Transcribed page contents:
=======

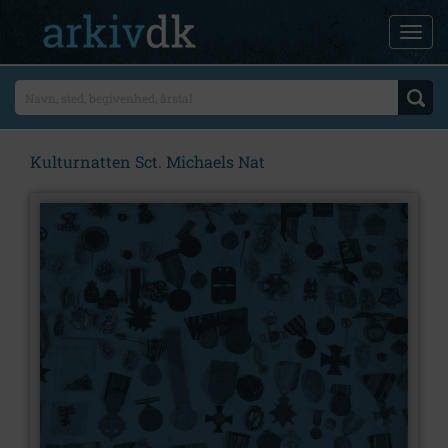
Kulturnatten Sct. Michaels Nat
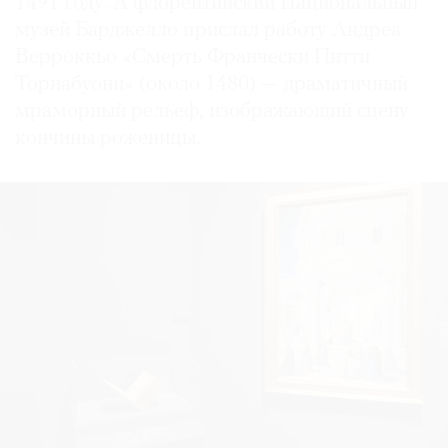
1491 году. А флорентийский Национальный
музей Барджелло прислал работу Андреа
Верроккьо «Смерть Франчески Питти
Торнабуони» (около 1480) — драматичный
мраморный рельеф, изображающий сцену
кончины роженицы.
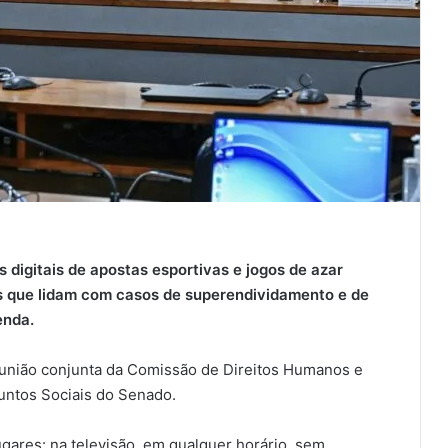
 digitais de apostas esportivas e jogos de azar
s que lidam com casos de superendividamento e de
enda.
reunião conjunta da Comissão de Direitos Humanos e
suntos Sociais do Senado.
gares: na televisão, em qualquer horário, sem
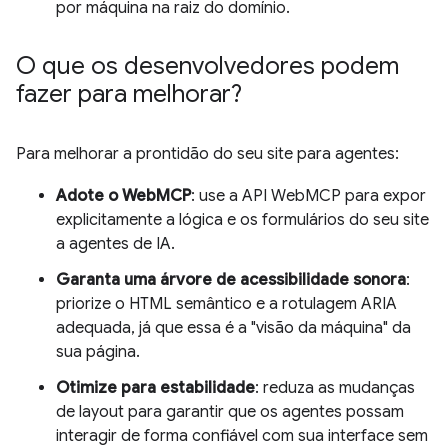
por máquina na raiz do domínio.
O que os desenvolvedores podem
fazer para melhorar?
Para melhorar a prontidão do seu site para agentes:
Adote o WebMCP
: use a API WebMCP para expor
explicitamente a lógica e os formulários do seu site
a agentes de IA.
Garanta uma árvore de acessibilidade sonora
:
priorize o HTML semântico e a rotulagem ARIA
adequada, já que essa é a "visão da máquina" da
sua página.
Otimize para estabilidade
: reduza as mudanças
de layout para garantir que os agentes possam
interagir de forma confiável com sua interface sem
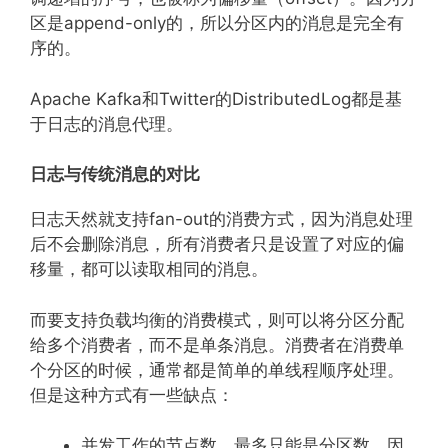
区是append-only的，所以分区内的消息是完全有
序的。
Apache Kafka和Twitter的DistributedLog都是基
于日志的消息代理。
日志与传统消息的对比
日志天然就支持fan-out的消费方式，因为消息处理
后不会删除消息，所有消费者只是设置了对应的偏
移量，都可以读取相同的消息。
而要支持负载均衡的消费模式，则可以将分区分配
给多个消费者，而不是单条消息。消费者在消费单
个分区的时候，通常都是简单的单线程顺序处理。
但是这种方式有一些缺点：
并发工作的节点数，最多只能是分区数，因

=======

#### [What the exercise asks]
Select every line in the records above that contains the word "site".

#### [Answer section]
Para melhorar a prontidão do seu site para agentes:
explicitamente a lógica e os formulários do seu site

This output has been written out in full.